**TASK PROMPT**
Set down exactly the lines running from the line with "digital.info@dncr.nc.gov" to the end of the listing below, both ends included.

§

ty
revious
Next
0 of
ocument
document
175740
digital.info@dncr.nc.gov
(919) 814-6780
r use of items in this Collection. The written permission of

§

**EXPECTED ANSWER**
digital.info@dncr.nc.gov
(919) 814-6780
r use of items in this Collection. The written permission of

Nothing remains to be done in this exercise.